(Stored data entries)
"""
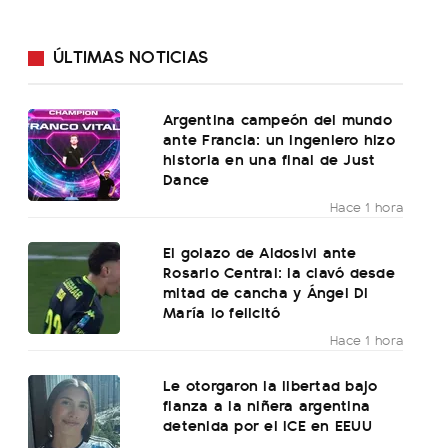
ÚLTIMAS NOTICIAS
Argentina campeón del mundo
ante Francia: un ingeniero hizo
historia en una final de Just
Dance
Hace 1 hora
El golazo de Aldosivi ante
Rosario Central: la clavó desde
mitad de cancha y Ángel Di
María lo felicitó
Hace 1 hora
Le otorgaron la libertad bajo
fianza a la niñera argentina
detenida por el ICE en EEUU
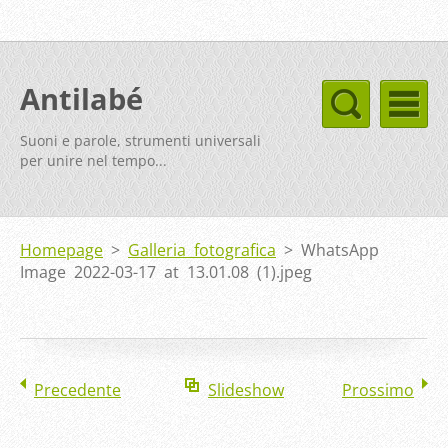
Antilabé
Suoni e parole, strumenti universali
per unire nel tempo...
Homepage
>
Galleria fotografica
>
WhatsApp
Image 2022-03-17 at 13.01.08 (1).jpeg
Precedente
Slideshow
Prossimo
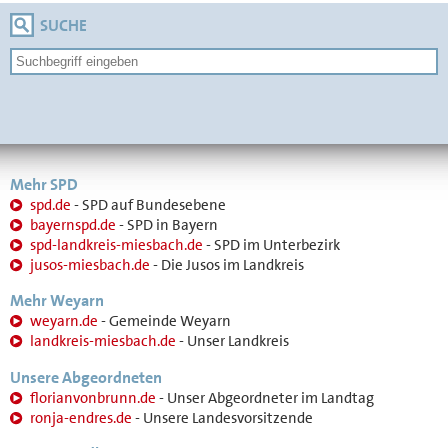
SUCHE
Mehr SPD
spd.de
- SPD auf Bundesebene
bayernspd.de
- SPD in Bayern
spd-landkreis-miesbach.de
- SPD im Unterbezirk
jusos-miesbach.de
- Die Jusos im Landkreis
Mehr Weyarn
weyarn.de
- Gemeinde Weyarn
landkreis-miesbach.de
- Unser Landkreis
Unsere Abgeordneten
florianvonbrunn.de
- Unser Abgeordneter im Landtag
ronja-endres.de
- Unsere Landesvorsitzende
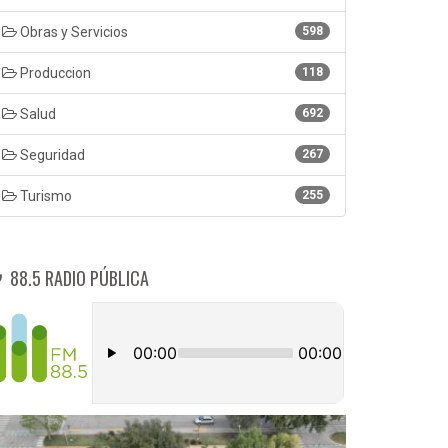
Obras y Servicios
598
Produccion
118
Salud
692
Seguridad
267
Turismo
255
88.5 RADIO PÚBLICA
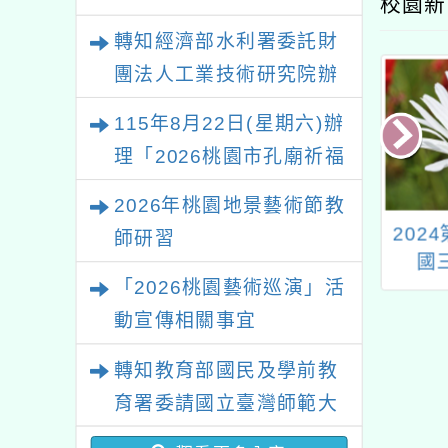
校園新
轉知經濟部水利署委託財
團法人工業技術研究院辦
理「115年表揚節約用水
115年8月22日(星期六)辦
績優單位及節水達人選拔
理「2026桃園市孔廟祈福
活動」
系列活動—儒門初開 智慧
2026年桃園地景藝術節教
啟航」
力體能運科與實
轉知 信誼基金會於
202
師研習
作講座
10/14（六）舉辦「長
國
「2026桃園藝術巡演」活
不高？常生病？瘦巴
巴？~兒科醫師教你0-
動宣傳相關事宜
8歲健康育兒對策」線
轉知教育部國民及學前教
上講座
育署委請國立臺灣師範大
學辦理「114至115年度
"""
▶ _Exercise prompt_:
Word for word, restate the lines above from the line containing "ante Francia: un ingeniero hizo" through the line containing "Le otorgaron la libertad bajo", with both included and nothing else.

▶ _Solution for this problem_:
ante Francia: un ingeniero hizo
historia en una final de Just
Dance
Hace 1 hora
El golazo de Aldosivi ante
Rosario Central: la clavó desde
mitad de cancha y Ángel Di
María lo felicitó
Hace 1 hora
Le otorgaron la libertad bajo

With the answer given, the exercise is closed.